→ **Your objective**:
Repeat every record below exactly, but leave out any pictures.

_ _ _ _

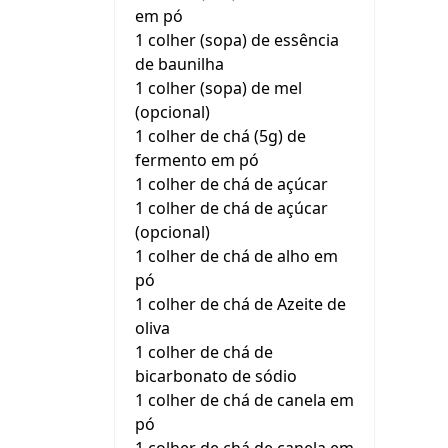
em pó
1 colher (sopa) de essência
de baunilha
1 colher (sopa) de mel
(opcional)
1 colher de chá (5g) de
fermento em pó
1 colher de chá de açúcar
1 colher de chá de açúcar
(opcional)
1 colher de chá de alho em
pó
1 colher de chá de Azeite de
oliva
1 colher de chá de
bicarbonato de sódio
1 colher de chá de canela em
pó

_ _ _ _

→ **Answer to this problem**:
em pó
1 colher (sopa) de essência
de baunilha
1 colher (sopa) de mel
(opcional)
1 colher de chá (5g) de
fermento em pó
1 colher de chá de açúcar
1 colher de chá de açúcar
(opcional)
1 colher de chá de alho em
pó
1 colher de chá de Azeite de
oliva
1 colher de chá de
bicarbonato de sódio
1 colher de chá de canela em
pó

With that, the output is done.